Transnational and Organised Crime

New Zealand authorities have intercepted 3.2 tonnes of cocaine in the Pacific Ocean through Operation Hydros. The 81 bales have an estimated value of half a billion dollars and were floating in a net with flotation devices. New Zealand Customs Service acting comptroller Bill Perry noted that this seizure reveals how trans-national organised crime groups are ‘testing the markets in different ways,’ after Covid-19 impacts have constricted air and commercial movement in the Pacific. PSC Senior Fellow Jose Sousa-Santos said the Operation has given a ‘punch in the nose’ to what is likely the ‘largest syndicate in the region.’

Domestic Politics

Peaceful protests took place in Solomon Islands town Auki following the ousting of Malaita Province Premier Daniel Suidani. A motion of no confidence was passed by the Malaita provincial assembly against Suidani, a critic of the PRC and advocate for greater Malaitan autonomy. Police fired teargas on protesters and the situation de-escalated when Suidani encouraged his supporters to return to their homes. In an interview with The Sunday Guardian, Suidani stated that ‘I think the whole thing boils down to “The Switch” from the ROC to the PRC.’ The legality of the motion of no confidence remains before the Solomon Islands High Court.

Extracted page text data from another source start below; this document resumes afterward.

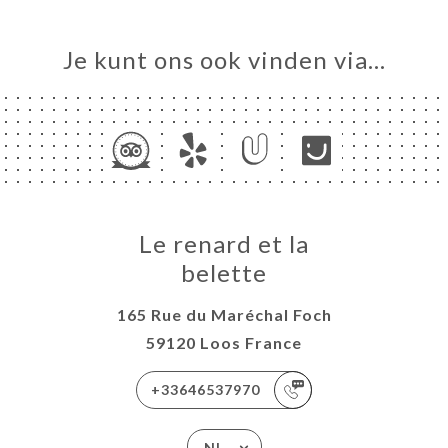
Je kunt ons ook vinden via…
Le renard et la
belette
165 Rue du Maréchal Foch
59120 Loos France
+33646537970
NL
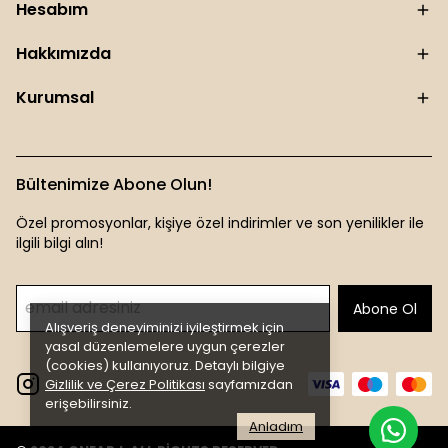
Hesabım
Hakkımızda
Kurumsal
Bültenimize Abone Olun!
Özel promosyonlar, kişiye özel indirimler ve son yenilikler ile
ilgili bilgi alın!
Abone Ol
Alışveriş deneyiminizi iyileştirmek için
yasal düzenlemelere uygun çerezler
(cookies) kullanıyoruz. Detaylı bilgiye
Gizlilik ve Çerez Politikası
sayfamızdan
erişebilirsiniz.
Anladım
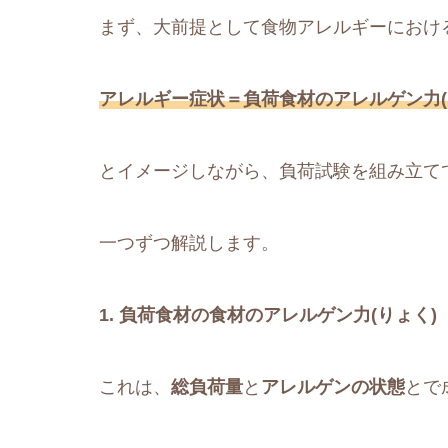
まず、大前提として食物アレルギーにおけ
アレルギー症状＝負荷食材のアレルゲン力(
とイメージしながら、負荷試験を組み立て
一つずつ解説します。
1. 負荷食材の食材のアレルゲン力(りょく)
これは、
総負荷量
と
アレルゲンの状態
とで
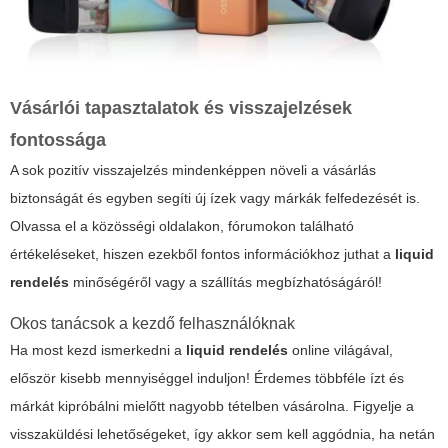
Vásárlói tapasztalatok és visszajelzések
fontossága
A sok pozitív visszajelzés mindenképpen növeli a vásárlás
biztonságát és egyben segíti új ízek vagy márkák felfedezését is.
Olvassa el a közösségi oldalakon, fórumokon található
értékeléseket, hiszen ezekből fontos információkhoz juthat a
liquid
rendelés
minőségéről vagy a szállítás megbízhatóságáról!
Okos tanácsok a kezdő felhasználóknak
Ha most kezd ismerkedni a
liquid rendelés
online világával,
először kisebb mennyiséggel induljon! Érdemes többféle ízt és
márkát kipróbálni mielőtt nagyobb tételben vásárolna. Figyelje a
visszaküldési lehetőségeket, így akkor sem kell aggódnia, ha netán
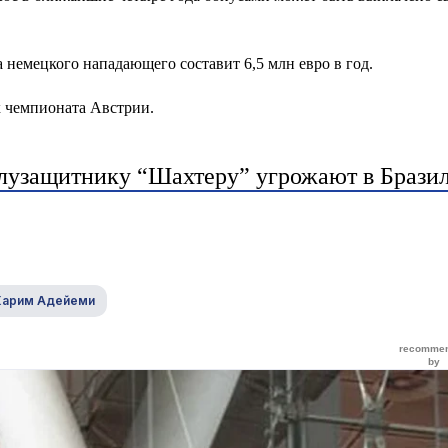
а немецкого нападающего составит 6,5 млн евро в год.
х чемпионата Австрии.
полузащитнику “Шахтеру” угрожают в Брази
Карим Адейеми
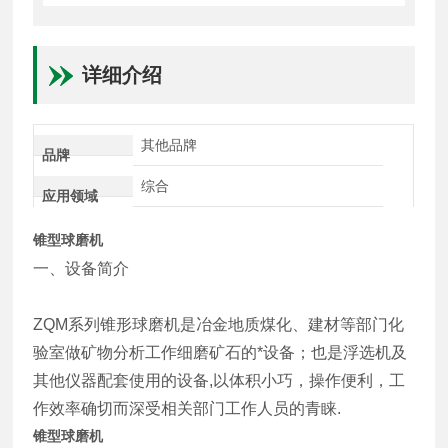
详细介绍
其他品牌
品牌
综合
应用领域
锥型球磨机
一、设备简介
ZQM系列锥形球磨机是冶金地质煤化、建材等部门化
验室做矿物分析工作细磨矿石的*设备；也是浮选机及
其他仪器配套使用的设备,以体积小巧，操作便利，工
作效率确切而深受相关部门工作人员的青睐.
锥型球磨机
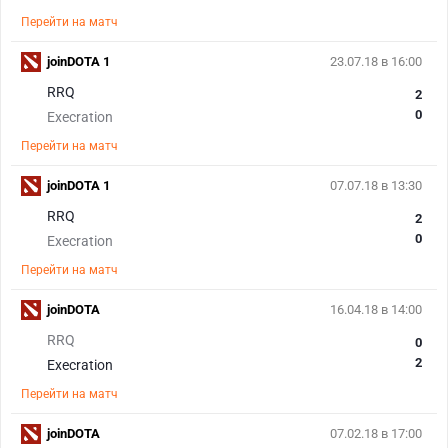
Перейти на матч
joinDOTA 1
23.07.18 в 16:00
RRQ
2
0
Execration
Перейти на матч
joinDOTA 1
07.07.18 в 13:30
RRQ
2
0
Execration
Перейти на матч
joinDOTA
16.04.18 в 14:00
RRQ
0
2
Execration
Перейти на матч
joinDOTA
07.02.18 в 17:00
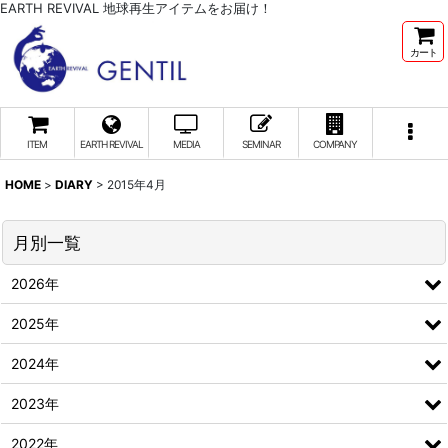
EARTH REVIVAL 地球再生アイテムをお届け！
カート
ITEM
EARTH REVIVAL
MEDIA
SEMINAR
COMPANY
HOME
>
DIARY
>
2015年4月
月別一覧
2026年
2025年
2024年
2023年
2022年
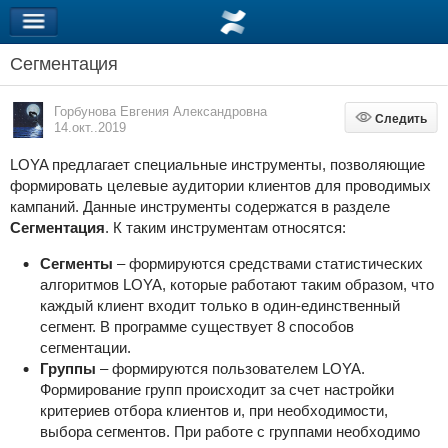
Сегментация
Горбунова Евгения Александровна
Следить
Следить
14.окт..2019
LOYA предлагает специальные инструменты, позволяющие
формировать целевые аудитории клиентов для проводимых
кампаний. Данные инструменты содержатся в разделе
Сегментация
. К таким инструментам относятся:
Сегменты
– формируются средствами статистических
алгоритмов LOYA, которые работают таким образом, что
каждый клиент входит только в один-единственный
сегмент. В программе существует 8 способов
сегментации.
Группы
– формируются пользователем LOYA.
Формирование групп происходит за счет настройки
критериев отбора клиентов и, при необходимости,
выбора сегментов. При работе с группами необходимо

Papua New Guinea Prime Minister James Marape speaking at a press conference on 12 January, 2023. Photo: Andrew Kutan / AFP

An inquiry into the 2022 Papua New Guinea General Elections has been announced. The in-house Committee will investigate all aspects of the electoral process, and key government departments responsible for the conduct and operations of the elections will appear before the Committee. Written submissions from the people of PNG are being accepted by the Committee, and public hearings beginning on February 21 will be live streamed on local TV.